Carl Jung: Everybody has Two Souls



My contention that man is born equipped with a highly differentiated and fully developed brain with innumerable attributes has often met with antagonism. Most people continue to believe that everything they have become, every reaction of their psychic ego to everyday occurrences, is determined by their education and their environment.

Few people know anything about the ancestral soul and even fewer believe in it.

Aren’t we all the carriers of the entire history of mankind? Why is it so difficult to believe that each of us has two souls?

When a man is fifty years old, only one part of his being has existed for half a century.

The other part, which also lives in his psyche, may be millions of years old. Every newborn child has come into this world with a fully equipped brain.

Although in the early stages of life the mind has not gained complete mastery over the body, it is clearly preconditioned for reacting to the outer world—that is, it has the capacity to do so.

Such mental patterns exert their influence throughout life and remain decisive for a person’s thinking.

The newborn does not begin to develop his mental faculties on the first day of his life.

His mind, a finished structure, is the result of innumerable lives before his and is far from being devoid of content.

It is unlikely that we shall ever discover the remote past, into which the impersonal psyche of the individual reaches only during his lifetime, and that environment and education are decisive influences in this process.

These influences become effective from the first days of a child’s life.

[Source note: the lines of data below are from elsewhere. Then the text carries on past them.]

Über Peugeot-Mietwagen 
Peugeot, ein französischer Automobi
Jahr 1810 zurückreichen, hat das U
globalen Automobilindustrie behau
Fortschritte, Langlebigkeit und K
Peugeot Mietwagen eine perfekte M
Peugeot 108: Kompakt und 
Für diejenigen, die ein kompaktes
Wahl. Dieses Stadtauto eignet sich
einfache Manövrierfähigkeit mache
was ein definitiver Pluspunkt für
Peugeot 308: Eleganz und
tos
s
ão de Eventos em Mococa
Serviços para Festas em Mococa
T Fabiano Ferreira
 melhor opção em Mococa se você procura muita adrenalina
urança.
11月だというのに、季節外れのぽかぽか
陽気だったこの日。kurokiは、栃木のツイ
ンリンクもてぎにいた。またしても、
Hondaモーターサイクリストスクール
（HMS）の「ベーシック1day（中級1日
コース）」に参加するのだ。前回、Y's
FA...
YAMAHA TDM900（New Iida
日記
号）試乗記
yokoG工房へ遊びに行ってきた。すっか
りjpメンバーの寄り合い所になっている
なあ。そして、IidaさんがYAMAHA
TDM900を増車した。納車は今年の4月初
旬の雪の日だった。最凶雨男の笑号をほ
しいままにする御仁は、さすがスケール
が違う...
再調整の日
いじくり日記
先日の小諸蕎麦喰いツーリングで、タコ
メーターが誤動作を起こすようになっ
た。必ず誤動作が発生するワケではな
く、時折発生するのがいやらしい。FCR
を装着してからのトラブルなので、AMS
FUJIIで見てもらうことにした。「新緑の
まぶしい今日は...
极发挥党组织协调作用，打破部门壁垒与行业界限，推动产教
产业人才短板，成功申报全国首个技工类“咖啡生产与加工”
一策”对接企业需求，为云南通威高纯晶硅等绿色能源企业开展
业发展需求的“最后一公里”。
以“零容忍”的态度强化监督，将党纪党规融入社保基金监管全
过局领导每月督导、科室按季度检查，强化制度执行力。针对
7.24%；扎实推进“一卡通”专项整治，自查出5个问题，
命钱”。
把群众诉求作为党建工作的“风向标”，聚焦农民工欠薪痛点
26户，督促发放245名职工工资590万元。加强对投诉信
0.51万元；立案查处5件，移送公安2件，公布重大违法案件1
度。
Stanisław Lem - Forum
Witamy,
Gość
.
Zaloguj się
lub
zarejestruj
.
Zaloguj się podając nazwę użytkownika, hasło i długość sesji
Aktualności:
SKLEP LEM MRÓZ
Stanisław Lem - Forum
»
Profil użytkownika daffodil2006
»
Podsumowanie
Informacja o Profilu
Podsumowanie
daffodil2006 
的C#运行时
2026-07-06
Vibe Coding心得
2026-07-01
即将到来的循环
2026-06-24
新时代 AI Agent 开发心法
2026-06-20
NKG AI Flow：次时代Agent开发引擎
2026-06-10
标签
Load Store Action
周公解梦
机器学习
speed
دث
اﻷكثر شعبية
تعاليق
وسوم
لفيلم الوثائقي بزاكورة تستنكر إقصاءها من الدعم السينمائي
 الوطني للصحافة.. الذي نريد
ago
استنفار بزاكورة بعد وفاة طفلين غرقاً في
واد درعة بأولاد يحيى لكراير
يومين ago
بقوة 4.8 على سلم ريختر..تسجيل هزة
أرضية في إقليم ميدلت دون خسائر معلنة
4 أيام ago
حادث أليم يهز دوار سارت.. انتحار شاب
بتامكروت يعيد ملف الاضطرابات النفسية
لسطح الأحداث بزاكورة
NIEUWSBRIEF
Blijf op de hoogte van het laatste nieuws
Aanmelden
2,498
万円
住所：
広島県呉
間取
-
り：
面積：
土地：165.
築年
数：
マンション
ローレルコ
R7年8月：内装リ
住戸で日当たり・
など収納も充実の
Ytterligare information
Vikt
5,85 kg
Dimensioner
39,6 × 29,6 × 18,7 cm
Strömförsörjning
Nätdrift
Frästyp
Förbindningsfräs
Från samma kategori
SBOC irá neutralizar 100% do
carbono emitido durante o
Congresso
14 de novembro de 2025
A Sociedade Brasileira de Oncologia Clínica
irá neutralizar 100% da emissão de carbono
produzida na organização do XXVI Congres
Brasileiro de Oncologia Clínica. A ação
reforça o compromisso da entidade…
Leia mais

On the whole, the receptivity of a small child’s brain tends to be widely underestimated, but the practicing psychologist has frequent evidence to the contrary.

With neurotics, one constantly comes up against psychic defects that date back to very early childhood experiences.

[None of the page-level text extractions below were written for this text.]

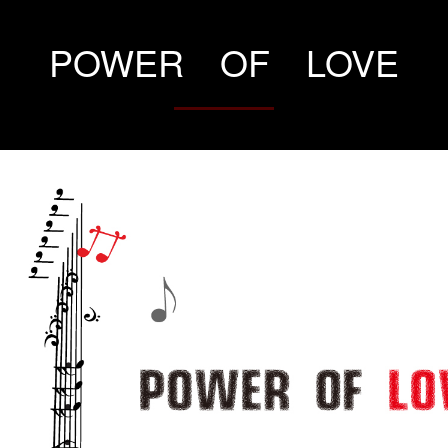
POWER OF LOVE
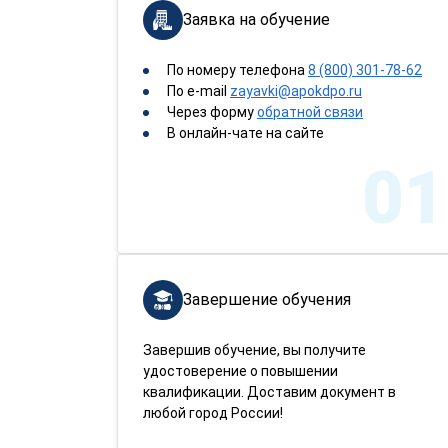
Заявка на обучение
По номеру телефона
8 (800) 301-78-62
По e-mail
zayavki@apokdpo.ru
Через форму
обратной связи
В онлайн-чате на сайте
01
Завершение обучения
Завершив обучение, вы получите
удостоверение о повышении
квалификации. Доставим документ в
любой город России!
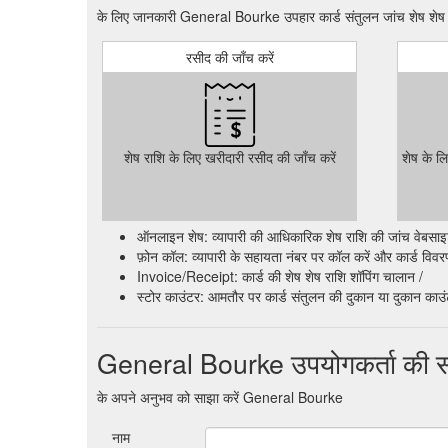
के लिए जानकारी General Bourke उपहार कार्ड संतुलन जांच शेष शेष 
रसीद की जाँच करें
शेष राशि के लिए खरीदारी रसीद की जाँच करें
शेष के ल
ऑनलाइन शेष: व्यापारी की आधिकारिक शेष राशि की जांच वेबसाइट क
फ़ोन कॉल: व्यापारी के सहायता नंबर पर कॉल करें और कार्ड विवरण प
Invoice/Receipt: कार्ड की शेष शेष राशि शॉपिंग चालान /
स्टोर काउंटर: आमतौर पर कार्ड संतुलन की दुकान या दुकान काउ
General Bourke उपयोगकर्ता की सम
के अपने अनुभव को साझा करें General Bourke
नाम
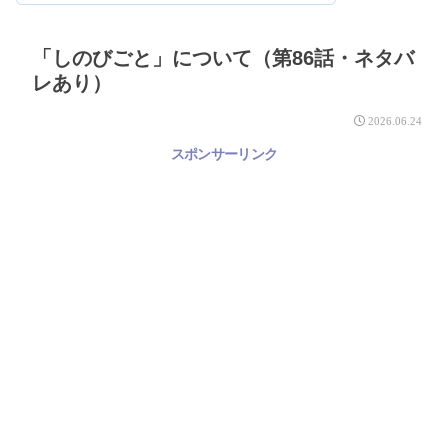
「しのびごと」について（第86話・ネタバ
レあり）
2026.06.24
スポンサーリンク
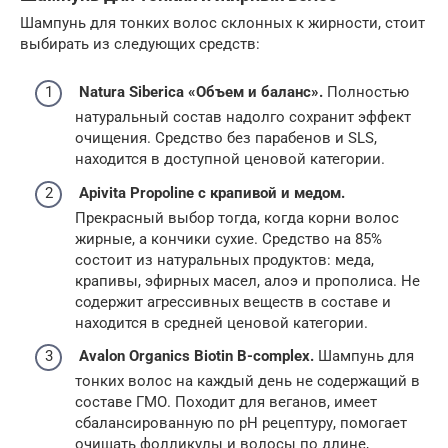
Шампунь для тонких волос склонных к жирности, стоит
выбирать из следующих средств:
Natura Siberica «Объем и баланс».
Полностью
натуральный состав надолго сохранит эффект
очищения. Средство без парабенов и SLS,
находится в доступной ценовой категории.
Apivita Propoline с крапивой и медом.
Прекрасный выбор тогда, когда корни волос
жирные, а кончики сухие. Средство на 85%
состоит из натуральных продуктов: меда,
крапивы, эфирных масел, алоэ и прополиса. Не
содержит агрессивных веществ в составе и
находится в средней ценовой категории.
Avalon Organics Biotin B-complex.
Шампунь для
тонких волос на каждый день не содержащий в
составе ГМО. Походит для веганов, имеет
сбалансированную по pH рецептуру, помогает
очищать фолликулы и волосы по длине,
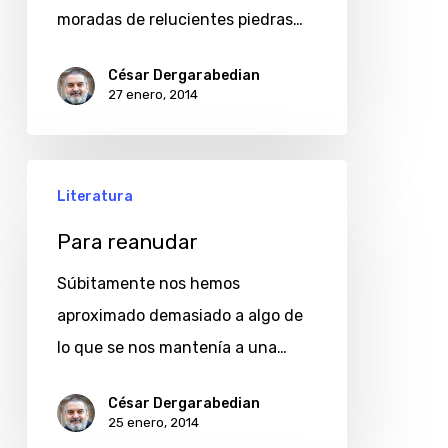
moradas de relucientes piedras…
César Dergarabedian
27 enero, 2014
Para
Literatura
reanudar
Para reanudar
Súbitamente nos hemos
aproximado demasiado a algo de
lo que se nos mantenía a una…
César Dergarabedian
25 enero, 2014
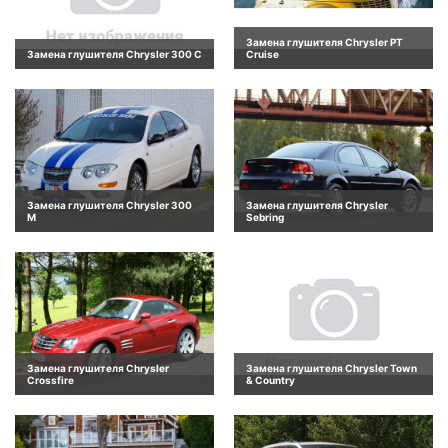
Замена глушителя Chrysler PT
Замена глушителя Chrysler 300 C
Cruise
Замена глушителя Chrysler 300
Замена глушителя Chrysler
M
Sebring
Замена глушителя Chrysler
Замена глушителя Chrysler Town
Crossfire
& Country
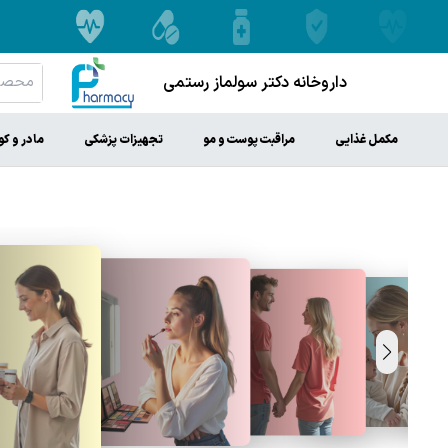
داروخانه دکتر سولماز رستمی
مکمل غذایی
مراقبت پوست و مو
تجهیزات پزشکی
مادر و ک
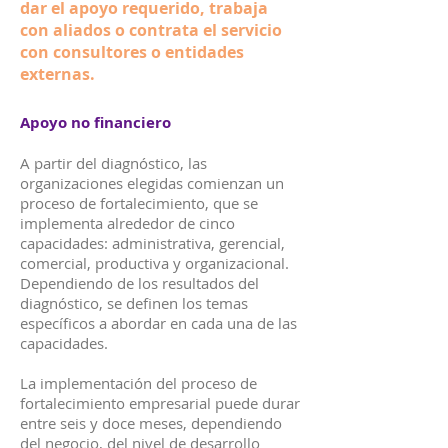
dar el apoyo requerido, trabaja
con aliados o contrata el servicio
con consultores o entidades
externas.
Apoyo no financiero
A partir del diagnóstico, las
organizaciones elegidas comienzan un
proceso de fortalecimiento, que se
implementa alrededor de cinco
capacidades: administrativa, gerencial,
comercial, productiva y organizacional.
Dependiendo de los resultados del
diagnóstico, se definen los temas
específicos a abordar en cada una de las
capacidades.
La implementación del proceso de
fortalecimiento empresarial puede durar
entre seis y doce meses, dependiendo
del negocio, del nivel de desarrollo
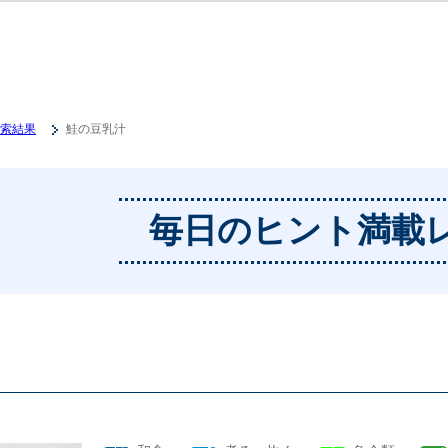
索結果
鮭の豆乳汁
毎日のヒント満載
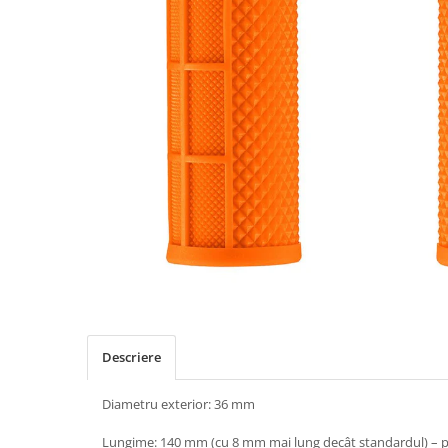
Placute Frana
Saboti de frana
Schimbatoare viteze
Scule bicicleta
Sei bicicleta
Descriere
Diametru exterior: 36 mm
Lungime: 140 mm (cu 8 mm mai lung decât standardul) – potr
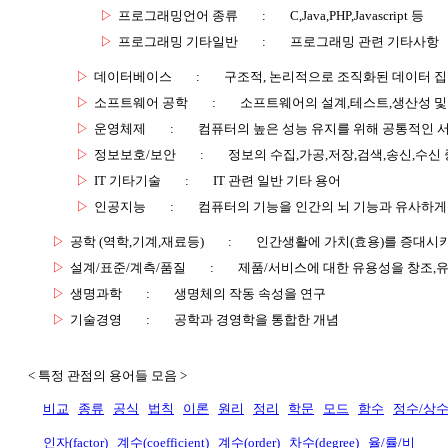
▷
프로그래밍언어 종류
:
C,Java,PHP,Javascript 등
▷
프로그래밍 기타일반
:
프로그래밍 관련 기타사항
▷
데이터베이스
:
구조적, 논리적으로 조직화된 데이터 
▷
소프트웨어 공학
:
소프트웨어의 설계,테스트,생산성 및
▷
운영체제
:
컴퓨터의 높은 성능 유지를 위해 공통적인 
▷
정보보호/보안
:
정보의 수집,가공,저장,검색,송신,수신 
▷
IT 기타기술
:
IT 관련 일반 기타 용어
▷
인공지능
:
컴퓨터의 기능을 인간의 뇌 기능과 유사하게
▷
공학 (역학,기계,재료등)
:
인간생활에 가치(효용)를 증대시
▷
설계/표준/계측/품질
:
제품/서비스에 대한 유용성을 창조,
▷
생명과학
:
생명체의 작동 속성을 연구
▷
기술경영
:
공학과 경영학을 통합한 개념
< 특정 관점의 용어들 모음 >
비교
종류
공식
법칙
이론
원리
정리
학문
모드
함수
정수/상
인자(factor)
계수(coefficient)
계수(order)
차수(degree)
율/률/비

It is not a rare occurrence for a somewhat severe reprimand administered to a child in his playpen or his bed to affect him during his entire life.

The two souls give rise to frequent contradictions in a person’s thinking and feeling.

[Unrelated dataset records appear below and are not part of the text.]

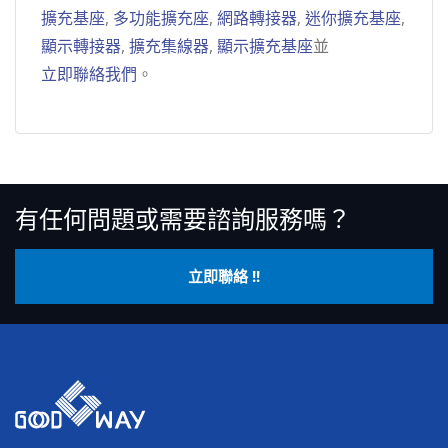
擴充基座
,
多功能擴充座
,
網路轉接器
,
迷你擴充基座
,
顯示轉接器
,
擴充集線器
,
顯示擴充基座
並
立即聯絡我們
。
有任何問題或需要諮詢服務嗎？
立即聯絡 !!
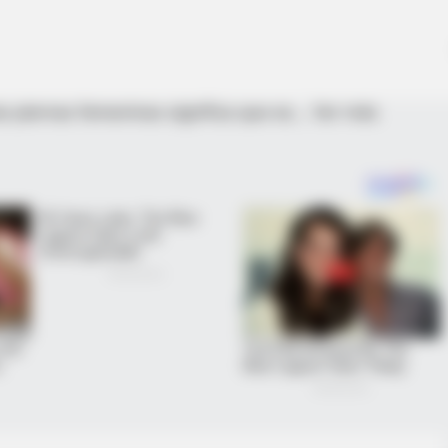
as piernas femeninas significa que es… Ver más
 Next? Bond Casting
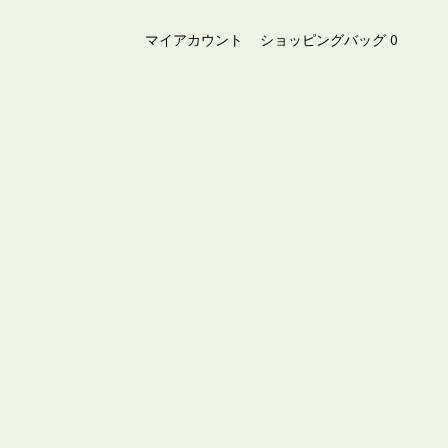
マイアカウント
ショッピングバッグ
0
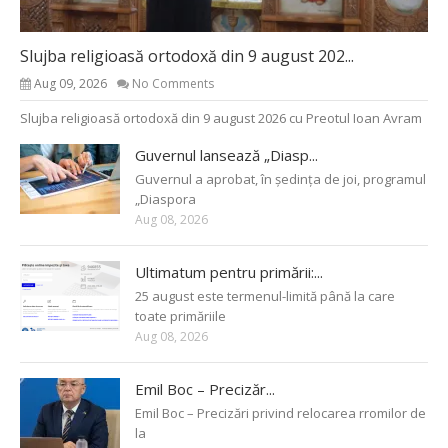
Slujba religioasă ortodoxă din 9 august 202...
Aug 09, 2026
No Comments
Slujba religioasă ortodoxă din 9 august 2026 cu Preotul Ioan Avram
Guvernul lansează „Diasp...
Guvernul a aprobat, în ședința de joi, programul
„Diaspora
Aug 08, 2026
Ultimatum pentru primării:...
25 august este termenul-limită până la care
toate primăriile
Aug 08, 2026
Emil Boc – Precizăr...
Emil Boc – Precizări privind relocarea rromilor de
la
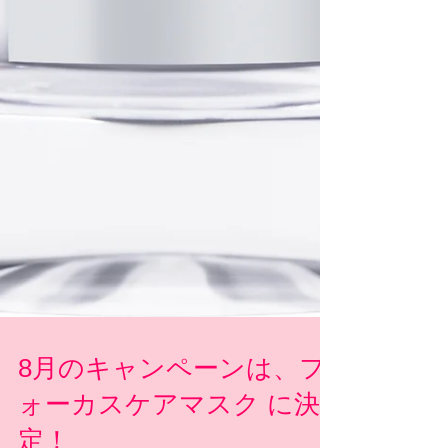
8月のキャンペーンは、フ
ォーカスケアマスク に決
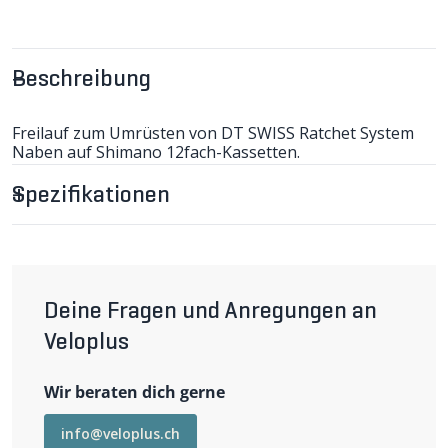
Beschreibung
Freilauf zum Umrüsten von DT SWISS Ratchet System
Naben auf Shimano 12fach-Kassetten.
Verwendbar für 12 x 142mm und Boost 12 x 148mm
Naben, die Einbaubreite bleibt unverändert.
Spezifikationen
Für den Wechsel des Freilaufs wird kein Werkzeug
benötigt (s. Maintenance Video).
Kompatibel mit folgenden Nabentypen:
- 240 HR-Nabe
- 350 HR-Nabe
Deine Fragen und Anregungen an
Veloplus
Wir beraten dich gerne
info@veloplus.ch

Quite often the impersonal and the personal psyche are even in direct opposition.

There are hundreds of examples which demonstrate to the psychologist that two souls live in every man.

Exercising their imagination—which I call the mother of human consciousness—many of my patients painted pictures and described dreams which displayed a strange conformity with definite laws and showed peculiar parallels to Indian and Chinese temple, images.

Where were these people supposed to have obtained knowledge about the ancient temple cultures of the Far East?

I have treated patients who had visions about events which happened hundreds of years ago.

All this can come only from the unconscious, the impersonal soul, the finished brain of the new born in Contemporary man is but the latest ripe fruit on the tree of the human race. None of us knows what we know. ~Carl Jung [Interview in 1932 found in C.G. Jung Speaking; Pages 57-58.